Segment Open
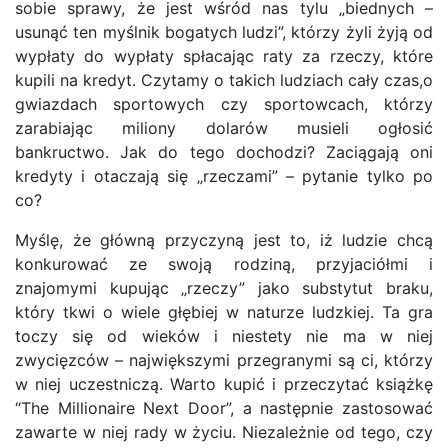
sobie sprawy, że jest wśród nas tylu „biednych –
usunąć ten myślnik bogatych ludzi”, którzy żyli żyją od
wypłaty do wypłaty spłacając raty za rzeczy, które
kupili na kredyt. Czytamy o takich ludziach cały czas,o
gwiazdach sportowych czy sportowcach, którzy
zarabiając miliony dolarów musieli ogłosić
bankructwo. Jak do tego dochodzi? Zaciągają oni
kredyty i otaczają się „rzeczami” – pytanie tylko po
co?
Myślę, że główną przyczyną jest to, iż ludzie chcą
konkurować ze swoją rodziną, przyjaciółmi i
znajomymi kupując „rzeczy” jako substytut braku,
który tkwi o wiele głębiej w naturze ludzkiej. Ta gra
toczy się od wieków i niestety nie ma w niej
zwycięzców – największymi przegranymi są ci, którzy
w niej uczestniczą. Warto kupić i przeczytać książkę
“The Millionaire Next Door”, a następnie zastosować
zawarte w niej rady w życiu. Niezależnie od tego, czy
Segment Closed
Would you reproduce the listing above in full and exactly, without its pictures?

WRITTEN RESPONSE:
sobie sprawy, że jest wśród nas tylu „biednych –
usunąć ten myślnik bogatych ludzi”, którzy żyli żyją od
wypłaty do wypłaty spłacając raty za rzeczy, które
kupili na kredyt. Czytamy o takich ludziach cały czas,o
gwiazdach sportowych czy sportowcach, którzy
zarabiając miliony dolarów musieli ogłosić
bankructwo. Jak do tego dochodzi? Zaciągają oni
kredyty i otaczają się „rzeczami” – pytanie tylko po
co?
Myślę, że główną przyczyną jest to, iż ludzie chcą
konkurować ze swoją rodziną, przyjaciółmi i
znajomymi kupując „rzeczy” jako substytut braku,
który tkwi o wiele głębiej w naturze ludzkiej. Ta gra
toczy się od wieków i niestety nie ma w niej
zwycięzców – największymi przegranymi są ci, którzy
w niej uczestniczą. Warto kupić i przeczytać książkę
“The Millionaire Next Door”, a następnie zastosować
zawarte w niej rady w życiu. Niezależnie od tego, czy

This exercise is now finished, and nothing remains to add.